*ABOUT THIS EXERCISE:* Report each line of the data that has "nach" somewhere in it.
START DATA IN THIS EXERCISE
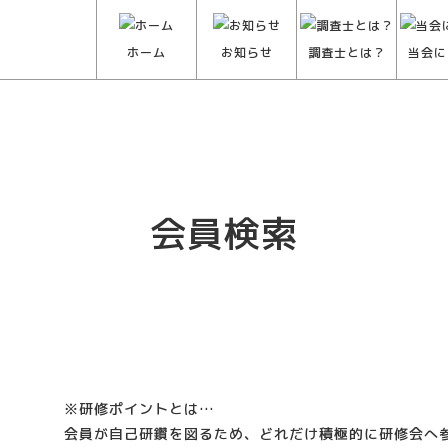
ホーム
お知らせ
調査士とは？
当会に
会員検索
※研修ポイントとは…
会員が自己研鑽を図るため、どれだけ積極的に研修会へ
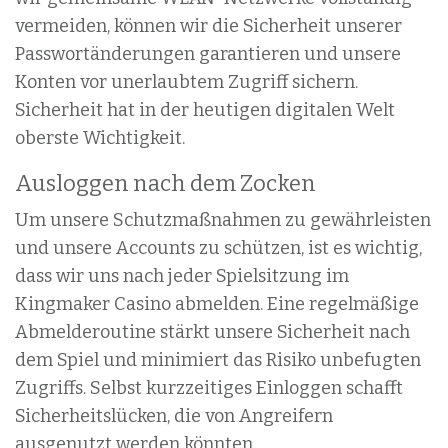
vermeiden, können wir die Sicherheit unserer
Passwortänderungen garantieren und unsere
Konten vor unerlaubtem Zugriff sichern.
Sicherheit hat in der heutigen digitalen Welt
oberste Wichtigkeit.
Ausloggen nach dem Zocken
Um unsere Schutzmaßnahmen zu gewährleisten
und unsere Accounts zu schützen, ist es wichtig,
dass wir uns nach jeder Spielsitzung im
Kingmaker Casino abmelden. Eine regelmäßige
Abmelderoutine stärkt unsere Sicherheit nach
dem Spiel und minimiert das Risiko unbefugten
Zugriffs. Selbst kurzzeitiges Einloggen schafft
Sicherheitslücken, die von Angreifern
ausgenutzt werden könnten.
END DATA IN THIS EXERCISE
*ANSWER SPACE:*
Ausloggen nach dem Zocken
dass wir uns nach jeder Spielsitzung im
Abmelderoutine stärkt unsere Sicherheit nach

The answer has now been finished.